9. The flag is in appearance very characteristic of the breed, although it sometimes happens that one or two puppies in a well-bred litter exhibit a curl or other malformation, usually considered to be indicative of a stain. It is often compared to a scimitar, but it resembles it only in respect of its narrowness, the amount of curl in the blade of this Turkish weapon being far too great to make it the model of the setter's flag. Again, it has been compared to a comb; but as combs are usually straight, here again the simile fails, as the setter's flag should have a gentle sweep; and the nearest resemblance to any familiar form is to the scythe with its curve reversed. The feather must be composed of straight silky hairs, and beyond the root the less short hair on the flag the better, especially towards the point, of which the bone should be fine, and the feather tapering with it.

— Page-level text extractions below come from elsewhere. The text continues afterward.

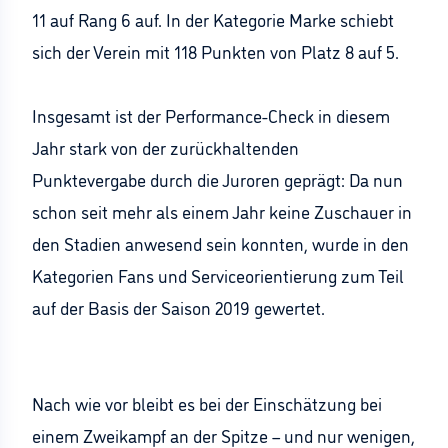
11 auf Rang 6 auf. In der Kategorie Marke schiebt
sich der Verein mit 118 Punkten von Platz 8 auf 5.
Insgesamt ist der Performance-Check in diesem
Jahr stark von der zurückhaltenden
Punktevergabe durch die Juroren geprägt: Da nun
schon seit mehr als einem Jahr keine Zuschauer in
den Stadien anwesend sein konnten, wurde in den
Kategorien Fans und Serviceorientierung zum Teil
auf der Basis der Saison 2019 gewertet.
Nach wie vor bleibt es bei der Einschätzung bei
einem Zweikampf an der Spitze – und nur wenigen,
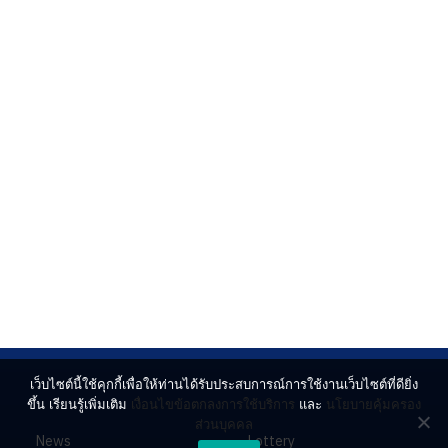
เว็บไซต์นี้ใช้คุกกี้เพื่อให้ท่านได้รับประสบการณ์การใช้งานเว็บไซต์ที่ดียิ่ง
ขึ้น เรียนรู้เพิ่มเติม
เงื่อนไขข้อตกลงการใช้บริการ
และ
นโยบายคุ้มครอง
ส่วนบุคคล
News
Lottery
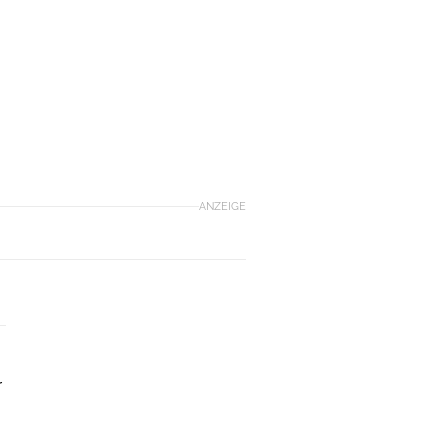
ANZEIGE
r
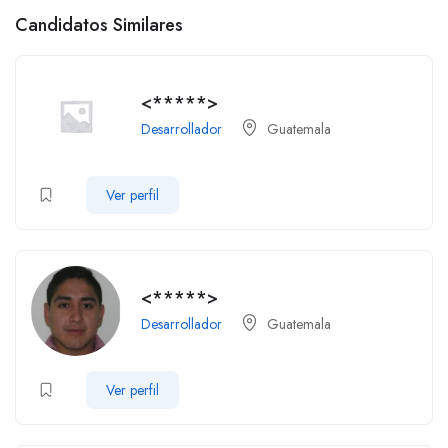
Candidatos Similares
<*****>
Desarrollador
Guatemala
Ver perfil
<*****>
Desarrollador
Guatemala
Ver perfil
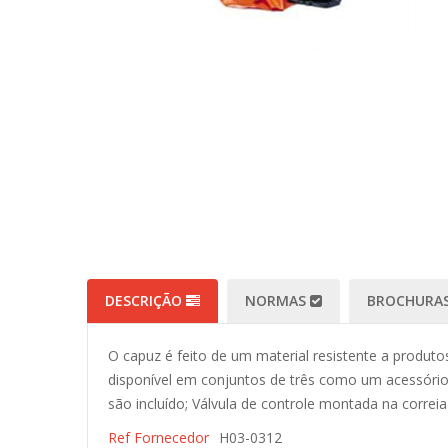
DESCRIÇÃO
NORMAS
BROCHURAS
O capuz é feito de um material resistente a produtos
disponível em conjuntos de três como um acessório 
são incluído; Válvula de controle montada na correia 
Ref Fornecedor
H03-0312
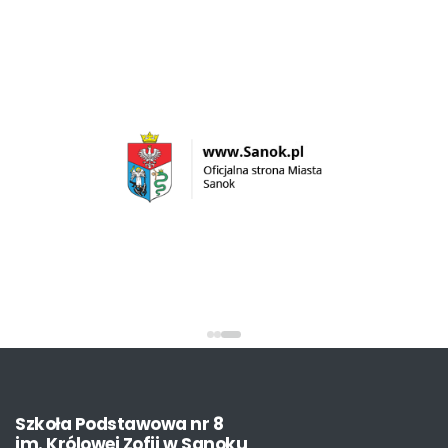
Szkoła
Podstawowa
nr
8
im.
Królowej
Zofii
w
Sanoku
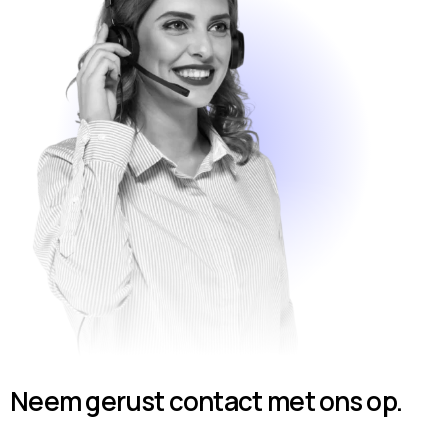
Neem gerust contact met ons op.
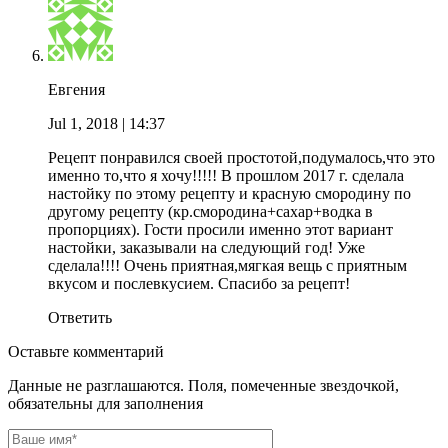
Евгения
Jul 1, 2018
| 14:37
Рецепт понравился своей простотой,подумалось,что это
именно то,что я хочу!!!!! В прошлом 2017 г. сделала
настойку по этому рецепту и красную смородину по
другому рецепту (кр.смородина+сахар+водка в
пропорциях). Гости просили именно этот вариант
настойки, заказывали на следующий год! Уже
сделала!!!! Очень приятная,мягкая вещь с приятным
вкусом и послевкусием. Спасибо за рецепт!
Ответить
Оставьте комментарий
Данные не разглашаются. Поля, помеченные звездочкой,
обязательны для заполнения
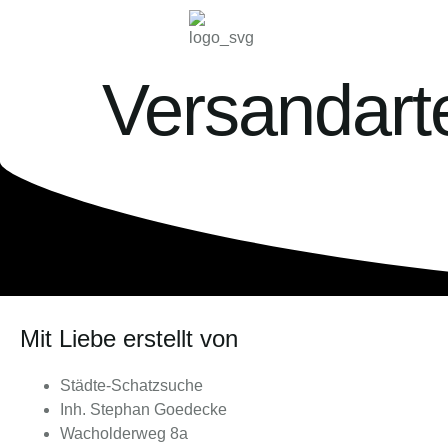
Versandart
Mit Liebe erstellt von
Städte-Schatzsuche
Inh. Stephan Goedecke
Wacholderweg 8a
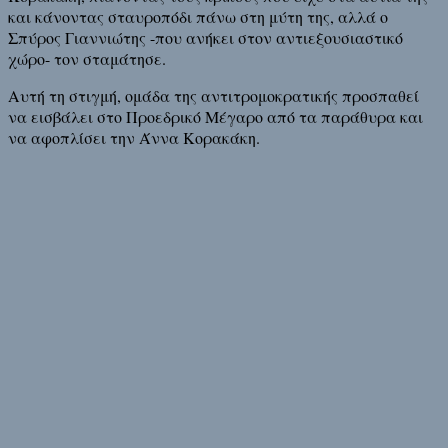
και κάνοντας σταυροπόδι πάνω στη μύτη της, αλλά ο
Σπύρος Γιαννιώτης -που ανήκει στον αντιεξουσιαστικό
χώρο- τον σταμάτησε.
Αυτή τη στιγμή, ομάδα της αντιτρομοκρατικής προσπαθεί
να εισβάλει στο Προεδρικό Μέγαρο από τα παράθυρα και
να αφοπλίσει την Άννα Κορακάκη.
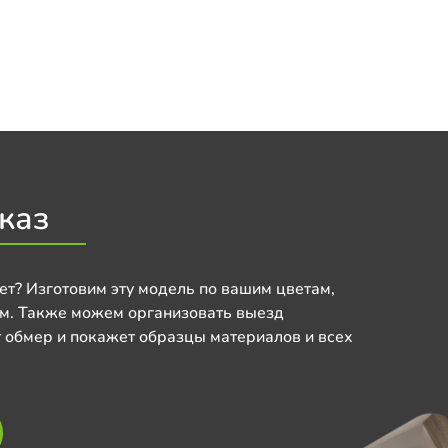
каз
ет? Изготовим эту модель по вашим цветам,
м. Также можем организовать выезд
 обмер и покажет образцы материалов и всех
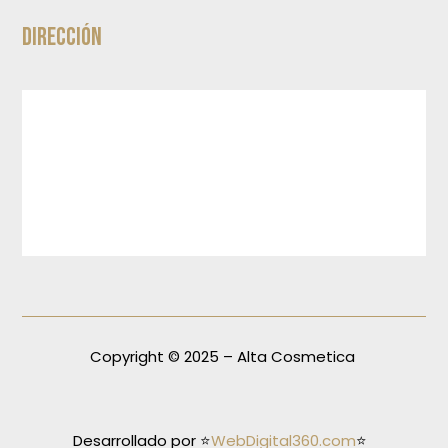
Dirección
Copyright © 2025 – Alta Cosmetica
Desarrollado por ⭐
WebDigital360.com
⭐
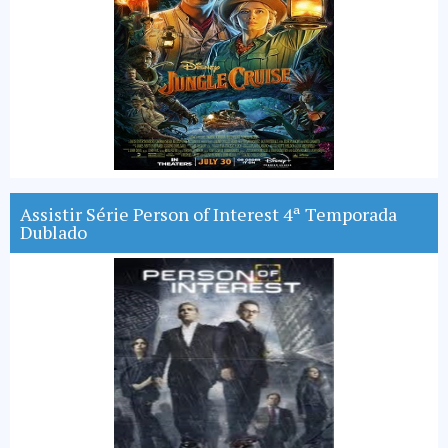
Assistir Série Person of Interest 4ª Temporada
Dublado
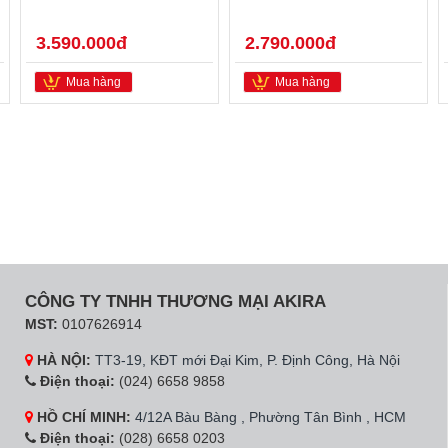
3.590.000đ
2.790.000đ
Mua hàng
Mua hàng
CÔNG TY TNHH THƯƠNG MẠI AKIRA
MST:
0107626914
HÀ NỘI:
TT3-19, KĐT mới Đại Kim, P. Định Công, Hà Nội
Điện thoại:
(024) 6658 9858
HỒ CHÍ MINH:
4/12A Bàu Bàng , Phường Tân Bình , HCM
Điện thoại:
(028) 6658 0203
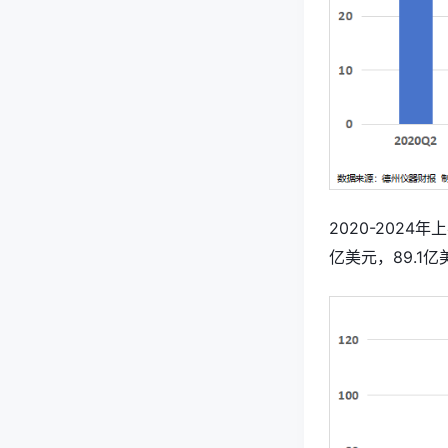
2020-2024
亿美元，89.1亿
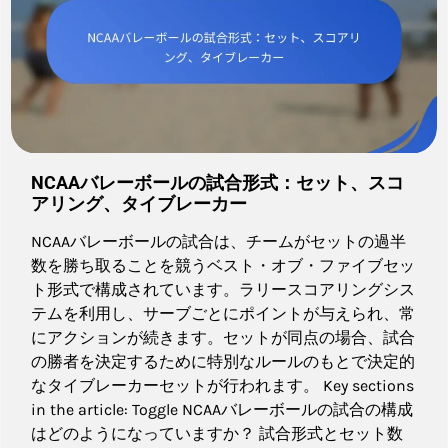
NCAAバレーボールの試合形式：セット、スコ
アリング、タイブレーカー
NCAAバレーボールの試合は、チームがセットの過半
数を勝ち取ることを競うベスト・オブ・ファイブセッ
ト形式で構成されています。ラリースコアリングシス
テムを利用し、サーブごとにポイントが与えられ、常
にアクションが続きます。セットが同点の場合、試合
の勝者を決定するために特別なルールのもとで決定的
なタイブレーカーセットが行われます。 Key sections
in the article: Toggle NCAAバレーボールの試合の構成
はどのようになっていますか？ 試合形式とセット数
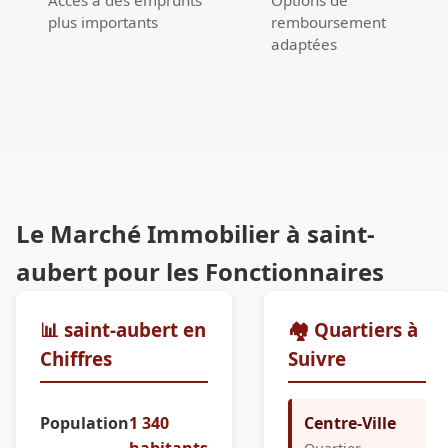
plus importants
remboursement
adaptées
Le Marché Immobilier à saint-
aubert pour les Fonctionnaires
📊 saint-aubert en
🏘️ Quartiers à
Chiffres
Suivre
Population
1 340
Centre-Ville
habitants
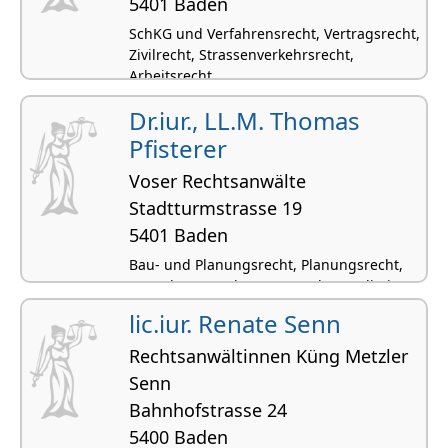
5401 Baden
SchKG und Verfahrensrecht, Vertragsrecht,
Zivilrecht, Strassenverkehrsrecht,
Arbeitsrecht
Dr.iur., LL.M. Thomas
Pfisterer
Voser Rechtsanwälte
Stadtturmstrasse 19
5401 Baden
Bau- und Planungsrecht, Planungsrecht,
Verwaltungsrecht, Staatsrecht, Mediation
lic.iur. Renate Senn
Rechtsanwältinnen Küng Metzler
Senn
Bahnhofstrasse 24
5400 Baden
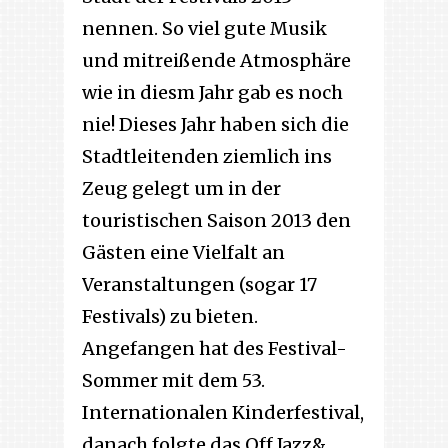
nennen. So viel gute Musik
und mitreißende Atmosphäre
wie in diesm Jahr gab es noch
nie! Dieses Jahr haben sich die
Stadtleitenden ziemlich ins
Zeug gelegt um in der
touristischen Saison 2013 den
Gästen eine Vielfalt an
Veranstaltungen (sogar 17
Festivals) zu bieten.
Angefangen hat des Festival-
Sommer mit dem 53.
Internationalen Kinderfestival,
danach folgte das Off Jazz&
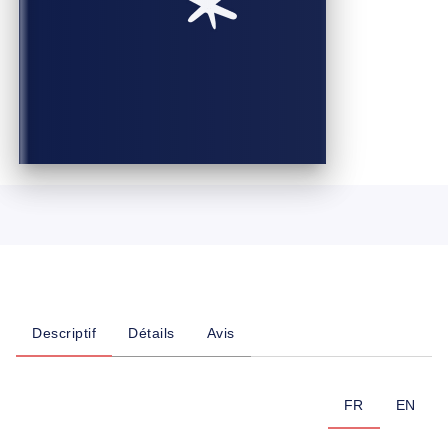
Descriptif
Détails
Avis
FR
EN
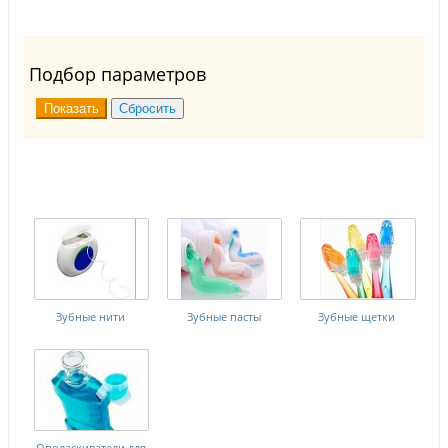
Подбор параметров
Зубные нити
Зубные пасты
Зубные щетки
Ополаскиватели для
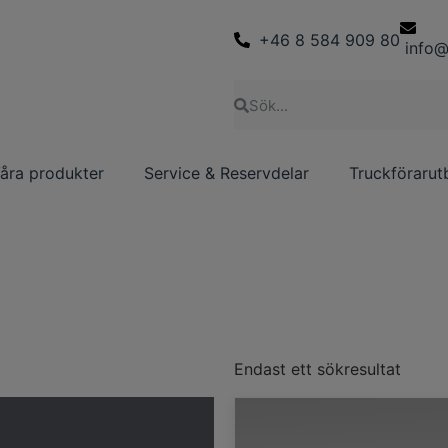
+46 8 584 909 80
info@
åra produkter
Service & Reservdelar
Truckförarut
Endast ett sökresultat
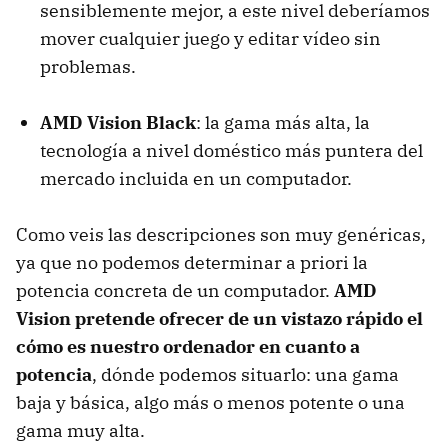
sensiblemente mejor, a este nivel deberíamos
mover cualquier juego y editar vídeo sin
problemas.
AMD
Vision Black
: la gama más alta, la
tecnología a nivel doméstico más puntera del
mercado incluida en un computador.
Como veis las descripciones son muy genéricas,
ya que no podemos determinar a priori la
potencia concreta de un computador.
AMD
Vision pretende ofrecer de un vistazo rápido el
cómo es nuestro ordenador en cuanto a
potencia
, dónde podemos situarlo: una gama
baja y básica, algo más o menos potente o una
gama muy alta.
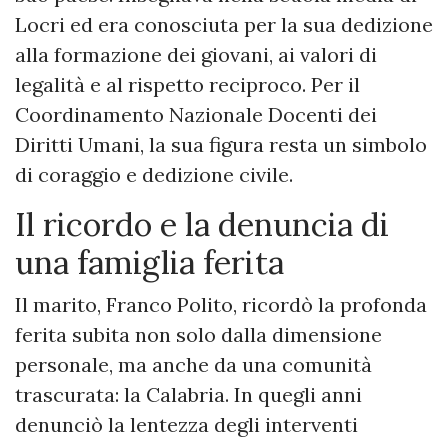
Locri ed era conosciuta per la sua dedizione
alla formazione dei giovani, ai valori di
legalità e al rispetto reciproco. Per il
Coordinamento Nazionale Docenti dei
Diritti Umani, la sua figura resta un simbolo
di coraggio e dedizione civile.
Il ricordo e la denuncia di
una famiglia ferita
Il marito, Franco Polito, ricordò la profonda
ferita subita non solo dalla dimensione
personale, ma anche da una comunità
trascurata: la Calabria. In quegli anni
denunciò la lentezza degli interventi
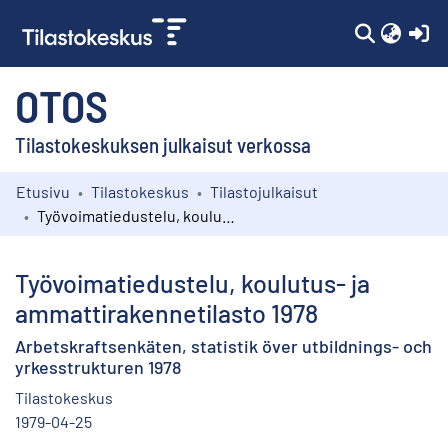
(c
OTOS
Tilastokeskuksen julkaisut verkossa
Etusivu
Tilastokeskus
Tilastojulkaisut
Kokoelmat
Työvoimatiedustelu, koulutus- ja ammattirakennetilasto 1978
Selaa
Työvoimatiedustelu, koulutus- ja
ammattirakennetilasto 1978
Arbetskraftsenkäten, statistik över utbildnings- och
yrkesstrukturen 1978
Tilastokeskus
1979-04-25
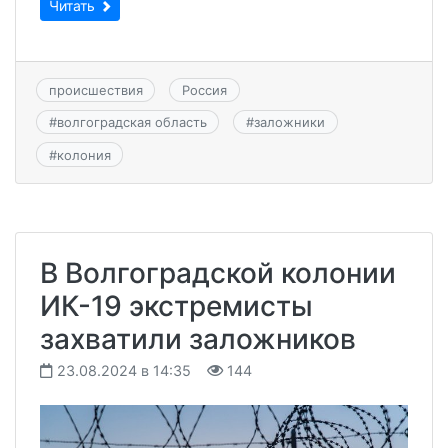
Читать
происшествия
Россия
#
волгоградская область
#
заложники
#
колония
В Волгоградской колонии
ИК-19 экстремисты
захватили заложников
23.08.2024 в 14:35
144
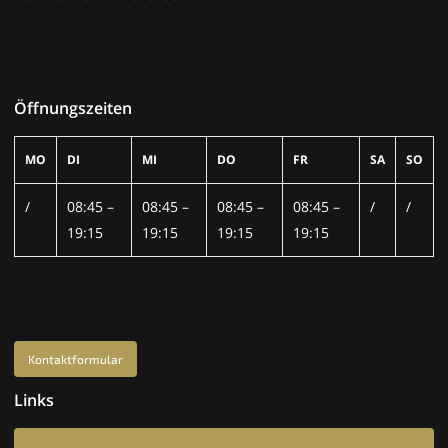
Öffnungszeiten
MO
DI
MI
DO
FR
SA
SO
/
08:45 –
08:45 –
08:45 –
08:45 –
/
/
19:15
19:15
19:15
19:15
Kontaktformular
Links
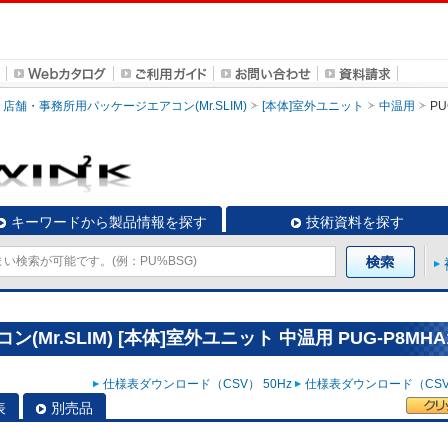
店舗・事務所用パッケージエアコン(Mr.SLIM)
[本体]室外ユニット
中温用
PU
キーワードから製品情報を探す
技術資料を探す
r.SLIM) [本体]室外ユニット 中温用 PUG-P8MHA
仕様表ダウンロード（CSV） 50Hz
仕様表ダウンロード（CSV）
表
別売品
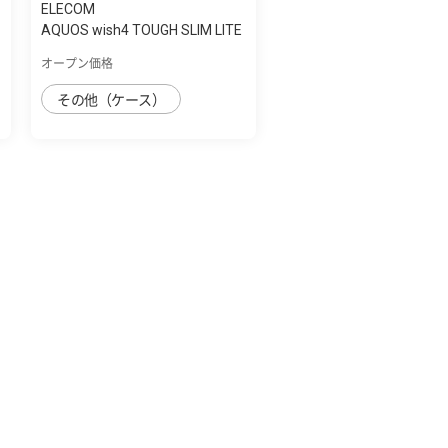
ELECOM
AQUOS wish4 TOUGH SLIM LITE
ﾌﾚｰﾑｶﾗｰ ｽ...
オープン価格
その他（ケース）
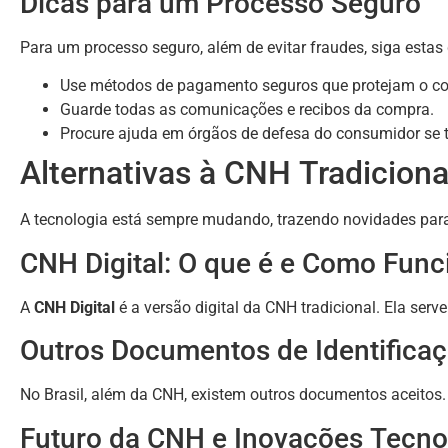
Dicas para um Processo Seguro
Para um processo seguro, além de evitar fraudes, siga estas 
Use métodos de pagamento seguros que protejam o c
Guarde todas as comunicações e recibos da compra.
Procure ajuda em órgãos de defesa do consumidor se t
Alternativas à CNH Tradiciona
A tecnologia está sempre mudando, trazendo novidades para
CNH Digital: O que é e Como Func
A
CNH Digital
é a versão digital da CNH tradicional. Ela serv
Outros Documentos de Identificaç
No Brasil, além da CNH, existem outros documentos aceitos
Futuro da CNH e Inovações Tecno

10. Symmetry and quality. In character the setter should display a great amount of "quality," a term which is difficult of explanation, though fully appreciated by all experienced sportsmen. It means a combination of 'symmetry, as understood by the artist, with the peculiar attributes of the breed under examination, as interpreted by the sportsman. Thus, a setter possessed of such a frame and outline as to charm an artist would be considered by the sportsman defective in "quality" if he possessed a curly or harsh coat, or if he had a heavy head with pendent bloodhound-like jowl and throaty neck. The general outline is very elegant, and more taking to the eye of the artist than that of the pointer.
11. The texture and feather of coat are much regarded among setter breeders, a soft silky hair without curl being considered a sine qua non. The feather should be considerable, and should fringe the hind as well as the fore legs.
12. The color of coat is not much insisted on among English setters, a great variety being admitted. These are now generally classed as follows, in the order given: (1) Black and white ticked, with large splashes, and more or less marked with black, known as "blue Belton;" (2) orange and white freckled, known as orange Belton; (3) plain orange, or lemon and white; (4) liver and white; (5) black and white, with slight tan markings; (6) black and white; (7) liver and white; (8) pure white; (9) black; (10) liver; (11) red or yellow.